There’s something beautiful but unsettling about cloudy days in the Caribbean. You expect every day on every Caribbean island to look more or less like a Corona commercial: blue skies, turquoise water, blinding white sand. When it’s not like that, something just feels…off. And so it was that I set out on a gray, cloudy beach hike May 26th, 2011 feeling all gray and cloudy myself.
Somehow, that mood transferred to my beachcombing and it affected what I saw. I kept zooming in on stuff like this:
The beach was littered with body parts. Arms, legs, heads. There was enough to build a Frankenstein monster–and heck, there was even a motorcycle helmet to protect its creepy head. Thinking of this today brings to mind the plastic monsters called Autons encountered by the Ninth Doctor in the Doctor Who series. You know, the first episode of the 2005 revival?
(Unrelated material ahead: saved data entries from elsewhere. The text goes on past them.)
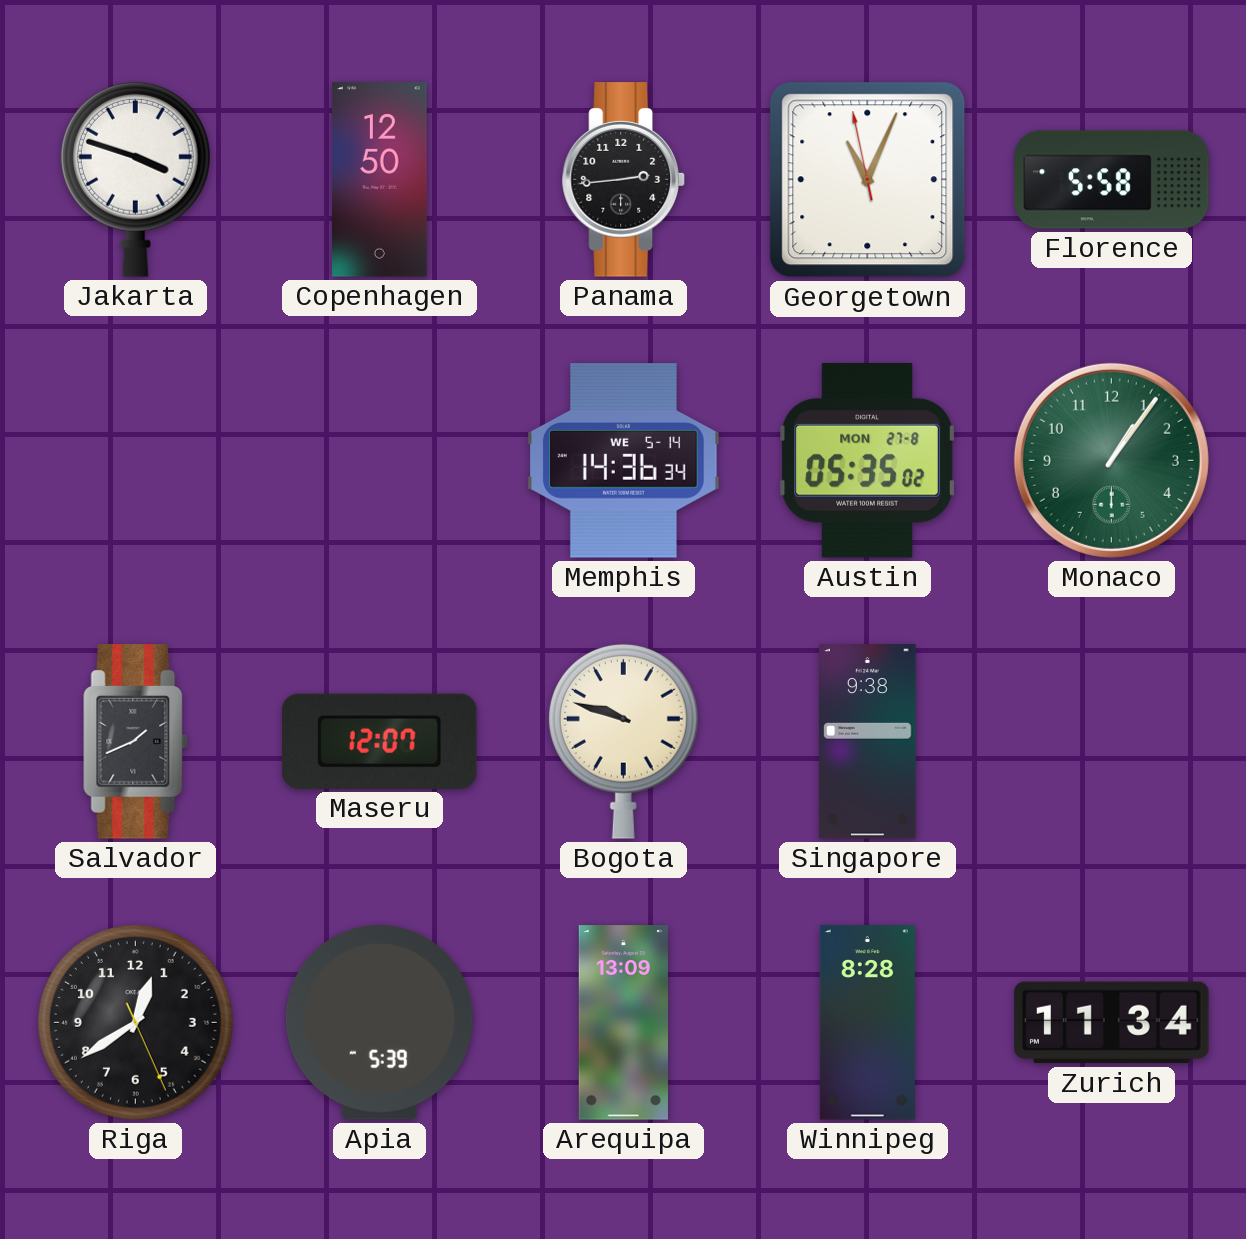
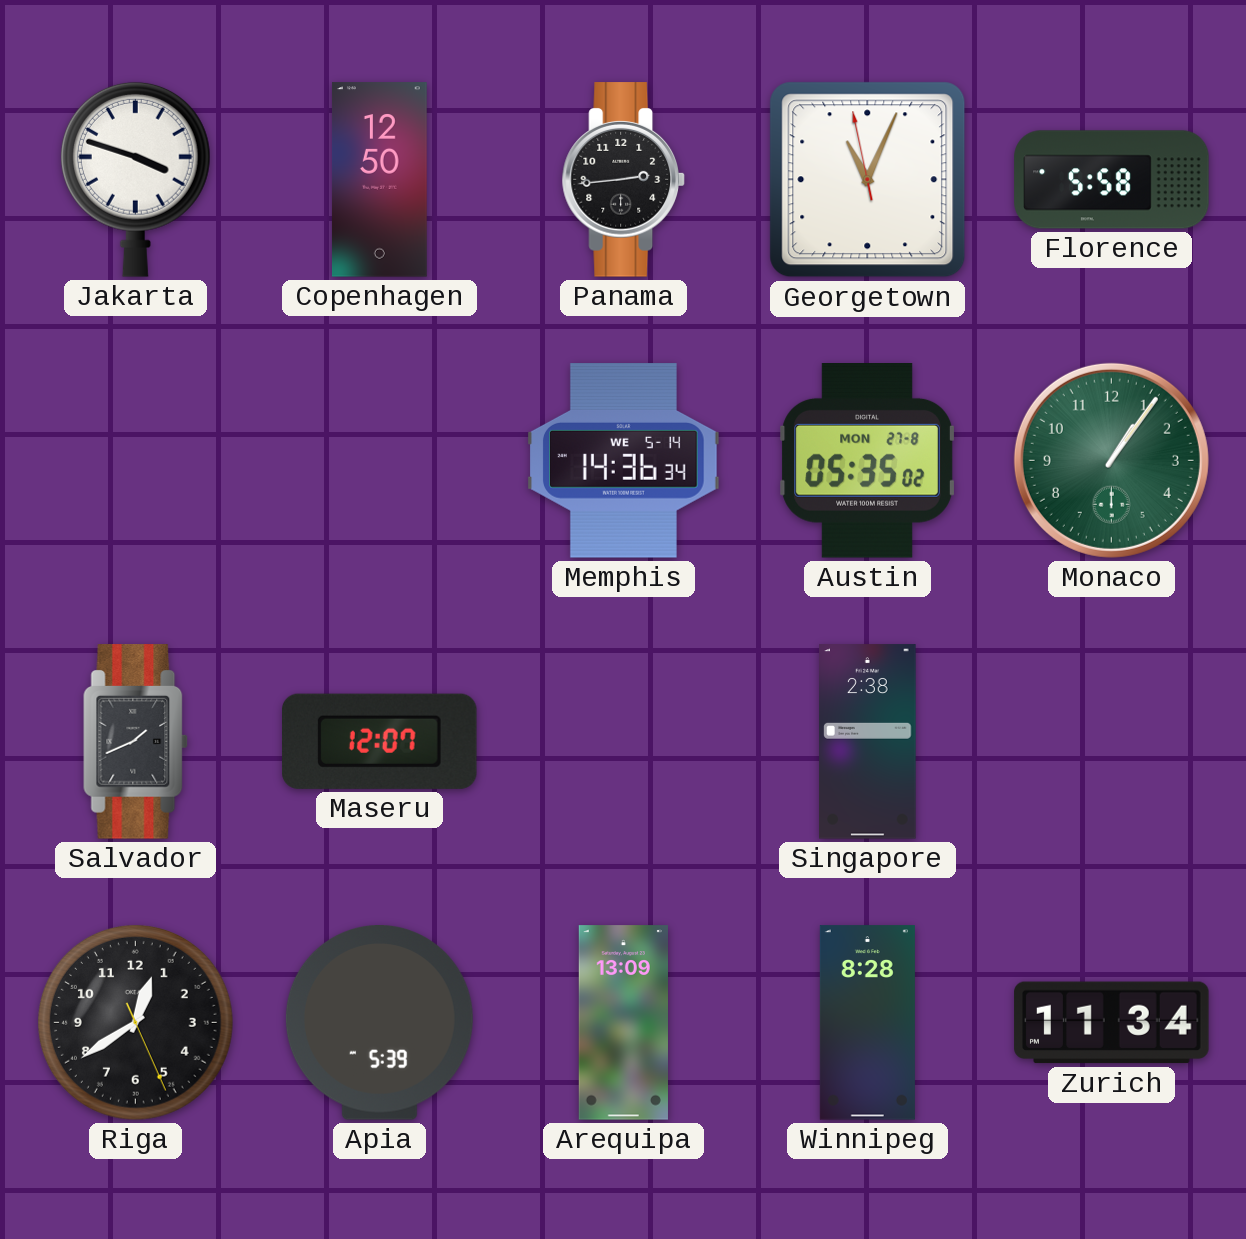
Bogota: 9:48 -> none
Singapore: 9:38 -> 2:38
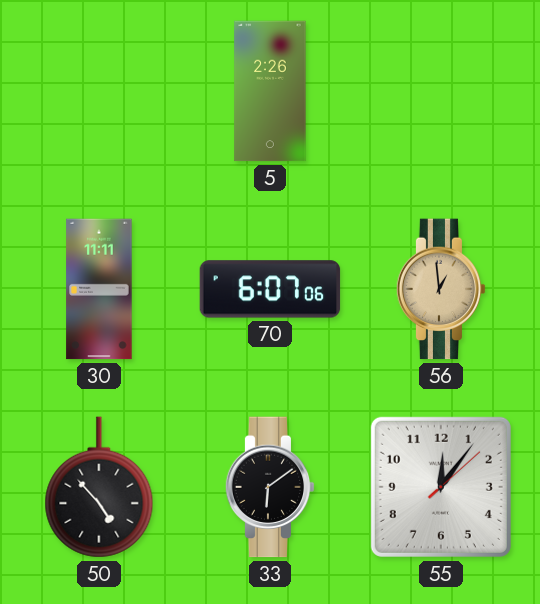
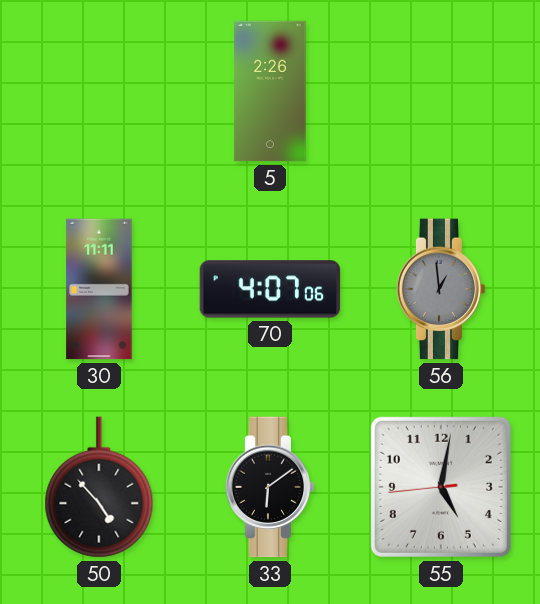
70: 6:07 -> 4:07
56 dial: champagne -> grey
55: 12:06 -> 5:01
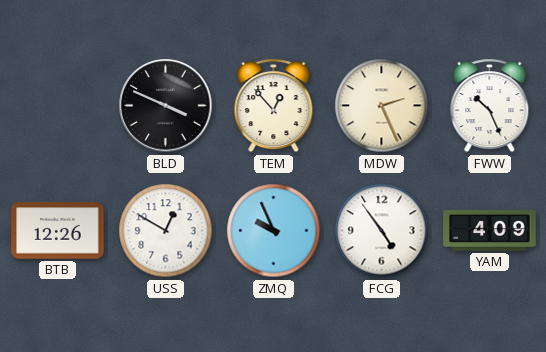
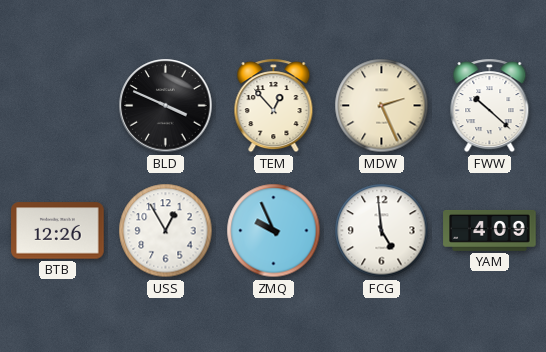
FWW: 10:26 -> 10:22
USS: 12:50 -> 12:55
FCG: 4:54 -> 4:59
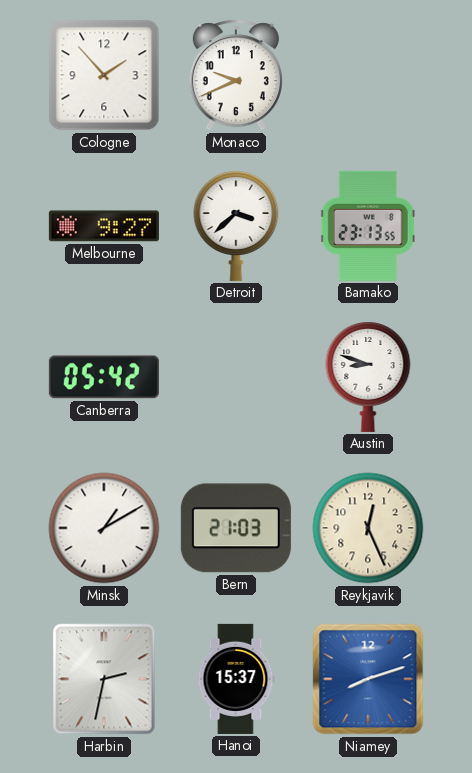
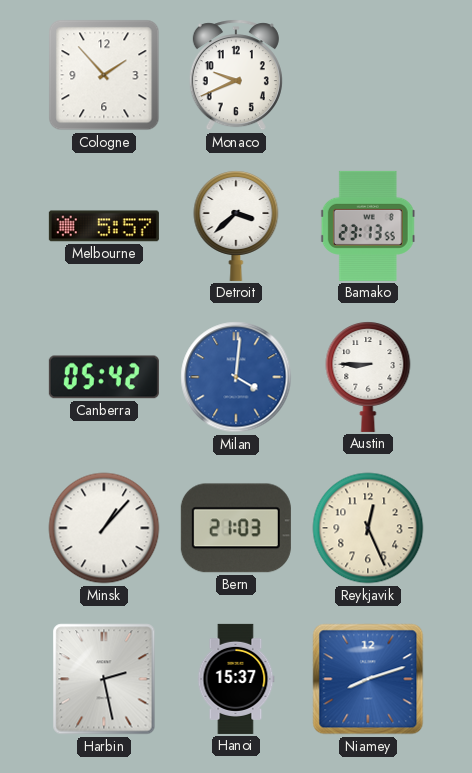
Melbourne: 9:27 -> 5:57
Milan: none -> 4:01
Austin: 8:48 -> 8:45
Minsk: 1:10 -> 1:07
Harbin: 2:32 -> 2:28
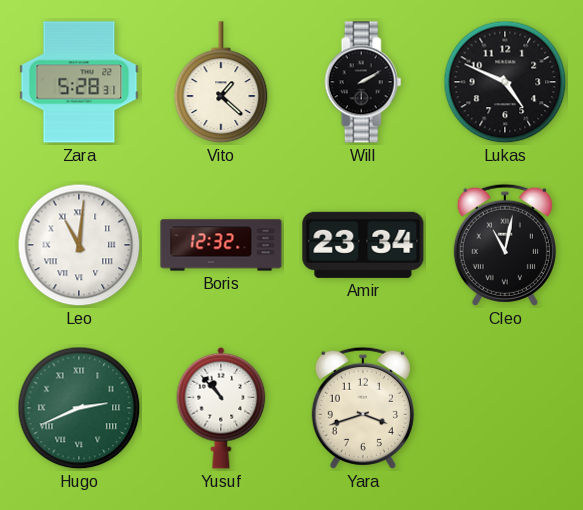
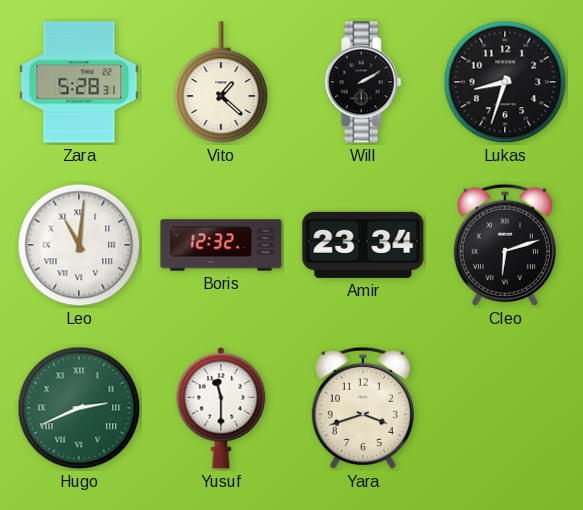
Lukas: 4:49 -> 8:33
Cleo: 11:02 -> 6:12
Yusuf: 10:53 -> 11:30
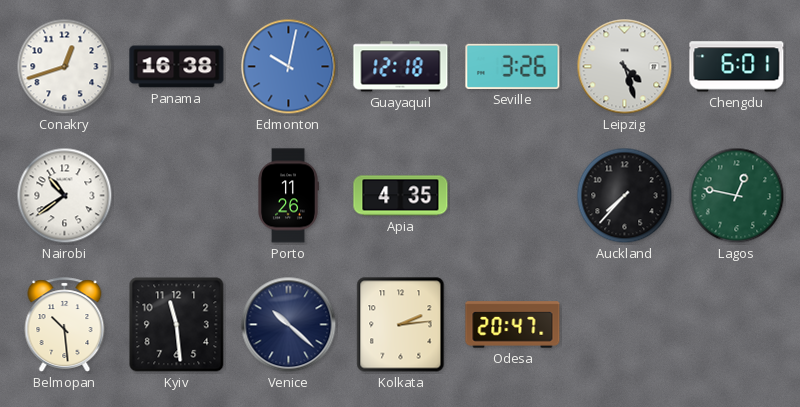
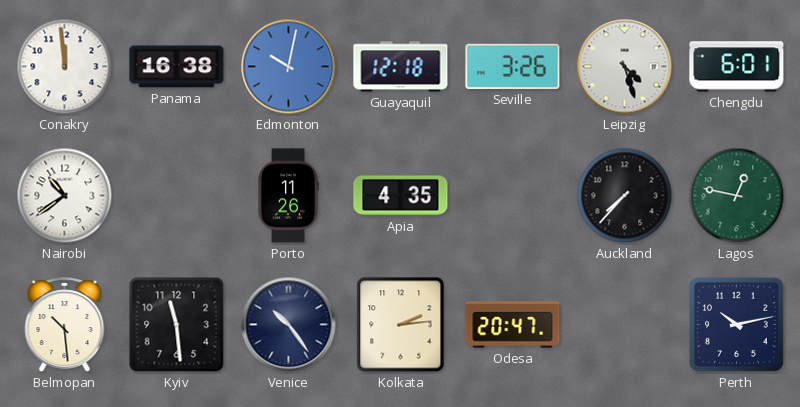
Conakry: 12:42 -> 11:59
Venice: 10:22 -> 10:24
Perth: none -> 10:13
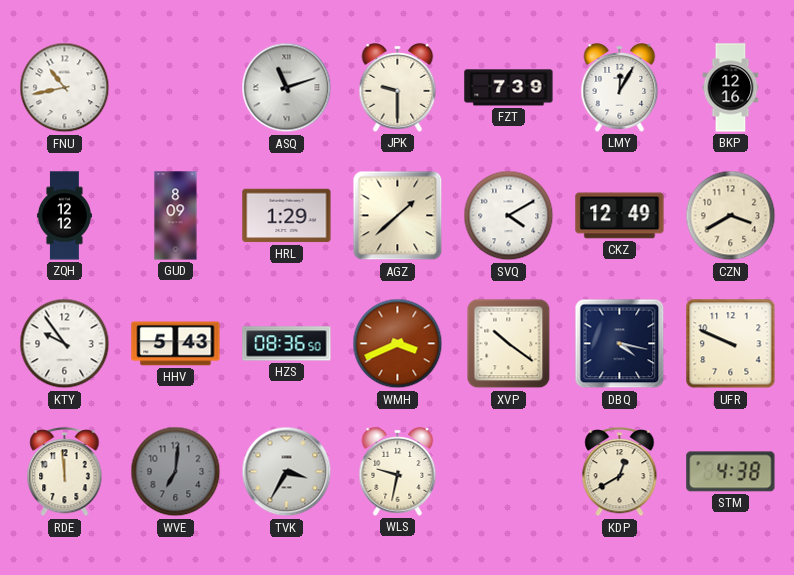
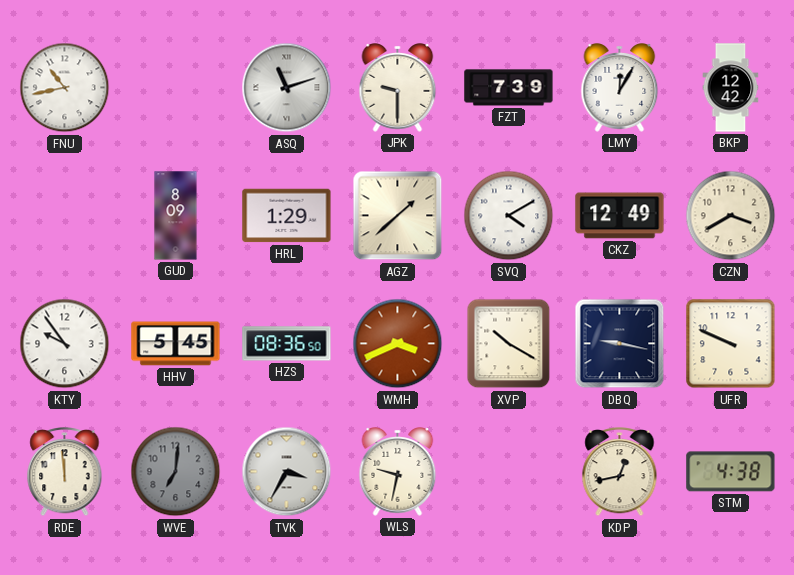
BKP: 12:16 -> 12:42
ZQH: 12:12 -> none
HHV: 5:43 -> 5:45
XVP: 10:21 -> 10:20
DBQ: 4:17 -> 9:17
KDP: 12:40 -> 12:43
Well, anyway. It was an oddly dismal day, and this gruesome litter made for sad decor.
On I walked, thinking about plastic trash and my place in the world. Standard stuff for beachcombing these days. Where did all this stuff come from? Where did I come from? Where does this stuff belong? Where do I belong? You know–meditating.
Normally when I stumble upon a message in a bottle, there’s this bodily shock–like actually getting a slight electric jolt. But this one…well…it didn’t induce that state of panic and exhilaration. This one lay there like a corpse–and indeed it looked dead. The metal cap was battered to hell, and the paper inside was all…manky. Mangy. Grungy? It was just all stuck to the glass and plastered to itself in a hopeless-looking mess. There was a ball inside, rolling around. Was it some kind of nut? Did someone put a nut in this bottle, I wondered? Great. I found a nut in a bottle.
To give you an idea of how uninspiring the bottle was: I always, always photograph every potential message in a bottle right as I find it, on the beach. But…not this one. I did take this photo later:
If you zoom in, you can get a sense of this message’s disastrous state:
There’s the “nut” on the right. On the left–see that whitish smear running up the side of the bottle just below my thumb? That’s half of the message. The other half is that grayish smudge on the bottom of the glass, below and left of the “nut”.
As I held the bottle up, I could see just a bit of terribly faded writing on the paper that was glued to the glass. Let’s see… there’s an “L” and two “T”s… Did it say “Little”?
And then it dawned on me. The word–the only word visible in this sloppy mess of a message–was the word “LITTER” all in caps, just like that. Ha.
I thought about the body parts strewn along the beach, the motorcycle helmet, the endless piles of plastic bottles, crates, nets, ropes, fishing line, toothbrushes, shoes, etc.
“Yep,” I thought. “‘Litter’ pretty much sums it up.”
But, because I am obsessive about message in bottles, and because I thrill to the challenge of these jacked up ones, I decided to bring this bottle, this “litter,” home with me. I stuffed the old Gordon’s Dry Gin bottle into my pack, turned around, and headed home, loping past various amputated plastic limbs and parts, keeping my eyes on the path ahead.